Saturday, January 07, 2017

Dom Quixote das Alagoas



Pedro J. Bondaczuk


O governador de Alagoas, Fernando Collor de Mello, desde o primeiro dia de sua gestão, ou seja, 15 de março de 1986, vem travando uma batalha digna do célebre personagem do escritor espanhol Miguel de Cervantes, o Dom Quixote. Empenha-se em moralizar o funcionalismo público local, especialmente no que diz respeito aos altíssimos salários pagos a uma reduzida e “seleta” minoria de servidores, que o povo já apelidou de “marajás”.

Logo que tomou posse, o jovem político, de 38 anos, assinou vários decretos visando a acabar com privilégios inconcebíveis, concedidos a determinadas pessoas, não se sabe a que título. E comprou uma briga monumental, que envolve, agora, até o Judiciário.

Collor, com sua coragem, conquistou de imediato a simpatia dos que estão fartos da corrupção e da mentira que desgraçadamente campeiam à solta entre nós. Tornou-se uma espécie de “cavaleiro da esperança” daqueles que acreditam (e nós estamos entre estes) ser ainda possível salvar este País, cuja gente está tomada (com razão) de um imenso desencanto com a maioria dos seus homens públicos.

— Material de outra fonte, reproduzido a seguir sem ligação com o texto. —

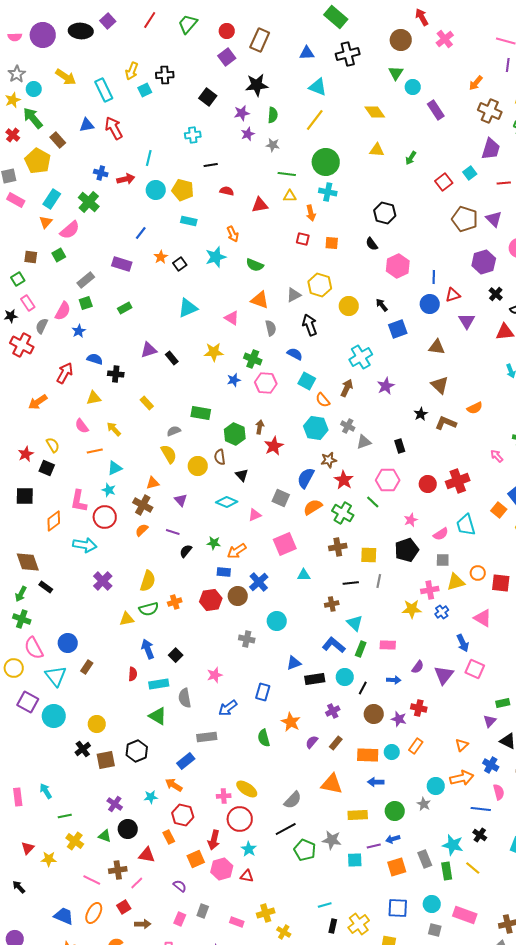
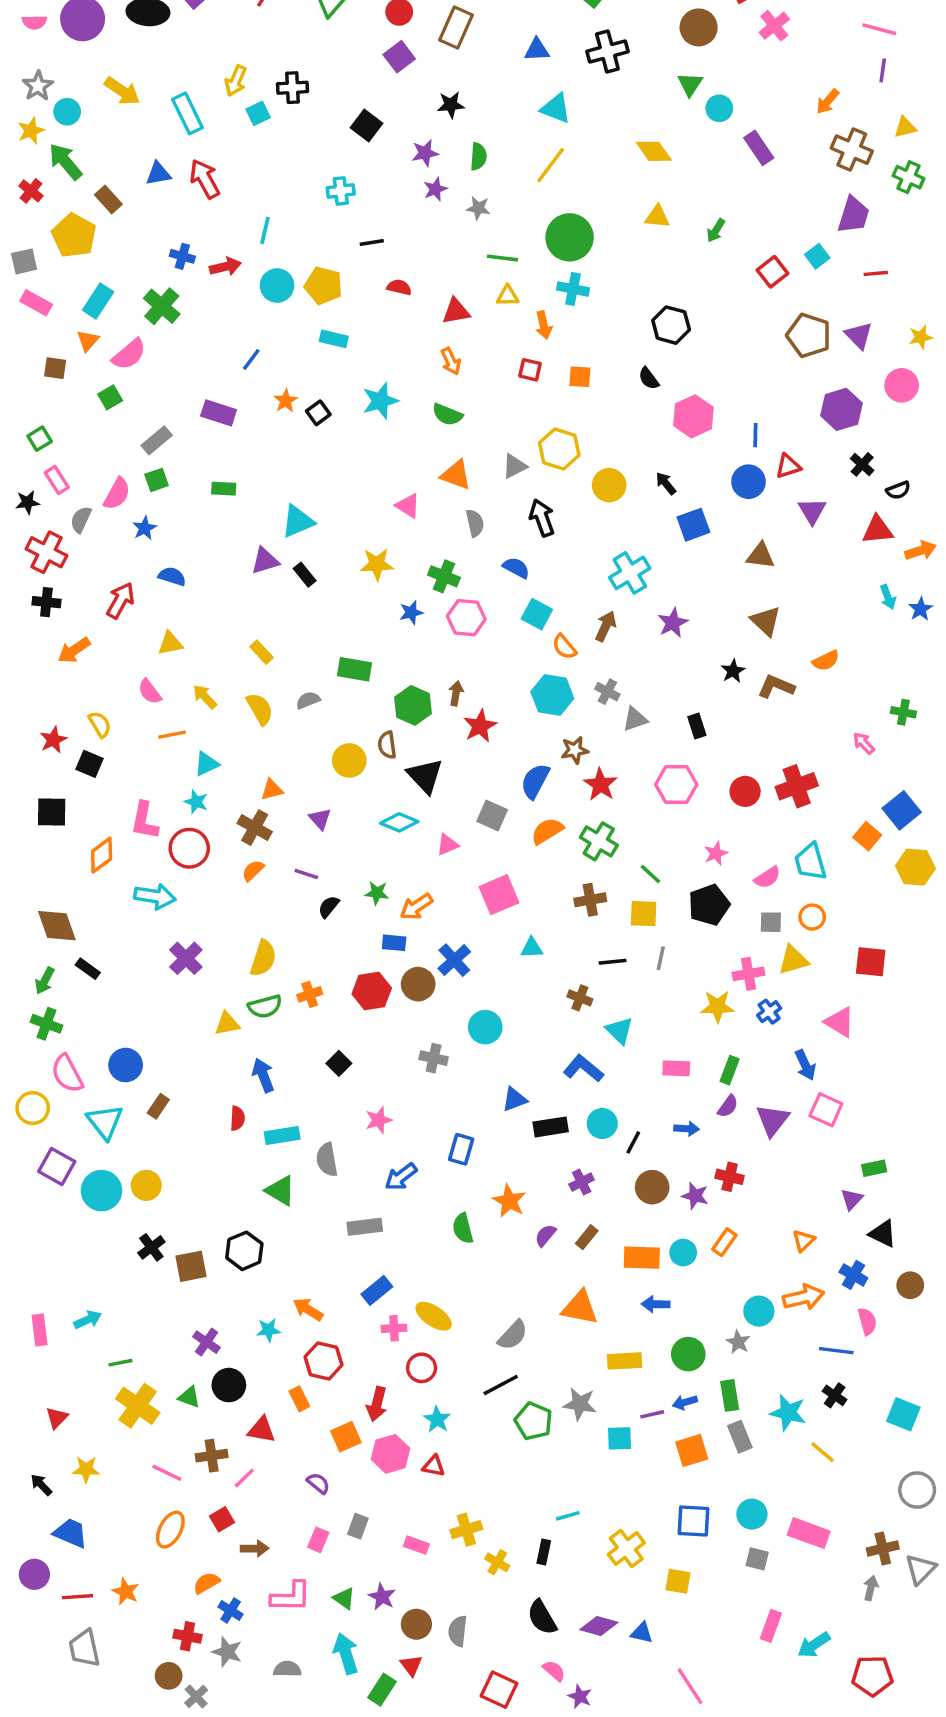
black star: (257, 85) -> (451, 105), size x0.7
orange arrow: (233, 234) -> (451, 361), moved
brown square: (31, 257) -> (55, 368), moved
green rectangle: (125, 308) -> (224, 489), turned 32
cyan triangle: (188, 308) -> (298, 521), moved
black cross: (116, 374) -> (46, 602), moved
yellow semicircle: (169, 454) -> (260, 709), moved
black triangle: (242, 475) -> (425, 776), size x1.6
green line: (373, 502) -> (650, 874), moved
orange circle: (478, 573) -> (812, 917), moved
brown cross: (332, 604) -> (580, 998), turned 32
green rectangle: (361, 649) -> (730, 1070), moved
black square: (176, 655) -> (339, 1063), moved
yellow circle: (97, 724) -> (146, 1185), moved
blue rectangle: (186, 761) -> (377, 1290), moved
cyan arrow: (46, 791) -> (88, 1320), turned 98
red circle: (240, 819) -> (422, 1368), size x0.7
yellow cross: (75, 841) -> (138, 1406), size x1.4
yellow star: (49, 859) -> (86, 1469), moved
green rectangle: (447, 871) -> (730, 1395), moved
blue trapezoid: (64, 916) -> (71, 1533), moved
black rectangle: (333, 926) -> (544, 1552), moved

A palavra “marajá”, de acordo com mestre Aurélio, deriva do sânscrito “maha raja”, em cuja língua significava “grande rei”. É o título dado a príncipes e potentados da Índia, caracterizados pelas suas imensas fortunas e pelo desperdício que fazem de dinheiro, num país extremamente pobre e populoso.

Os nossos, é verdade, não chegam a ter nenhuma majestade. Não são, sequer, os “gênios” que acreditam ser, a menos que se considere “genialidade” o fato de fazerem política (a má, evidentemente), junto aos poderosos de plantão, que passam, como tudo na vida.

Se esses senhores trabalhassem em empresas privadas, não teríamos nada a ver com os números que constam no final de cada mês em seus “holleriths”. Afinal, cada dono de companhia sabe o que faz com o seu dinheiro e pode proceder com ele da maneira que quiser.

Ocorre que os altíssimos vencimentos das “marajás” são pagos do nosso bolso. São cobertos pelos impostos, cada vez mais altos e mal aplicados que o governo cria e recolhe. Por isso, o quanto eles ganham é da conta de todos nós.

É para sustentar estes “nababos” que o governo federal dispõe de 339 repartições, cuja função é recolher tributos e trabalhar no sentido de criar novos, além de elevar os que já existem. Esse procedimento chegou a levar o bisneto do Barão de Rio Branco, José Paulo da Silva Paranhos, a fazer um irado desabafo público contra esse desrespeito à população.

Em carta publicada em 26 de março do ano passado, no “Jornal da Tarde”, ele alertou o governo: “Pense, senhor presidente. Essa Nova República é tão velha quanto o mundo. Não se esqueça que as grandes revoluções sociais, no decorrer da história, sempre foram oriundas de excessos tributários praticados pelo Estado contra o povo”.

As autoridades bem que admitem que a máquina estatal gasta demais, e muito mal, o que arrecada da sociedade. Principalmente quando sustenta esses “superfuncionários”, que na verdade somente excedem a imensa massa do funcionalismo, em geral mal remunerada, na hora de passar no caixa para receber seus proventos mensais.

É por concordar com a postura do governador alagoano que a sociedade se solidariza com a sua briga. Trata-se de uma “guerra santa”, justa e legítima na defesa dos interesses da grande e sofridíssima maioria da população brasileira, que se sente agredida ao ter que arcar com cargas crescentes de sacrifício apenas para que pouquíssimos privilegiados tripudiem sobre as suas desventuras.

(Artigo publicado na página 2, Opinião, do Correio Popular, em 27 de janeiro de 1988).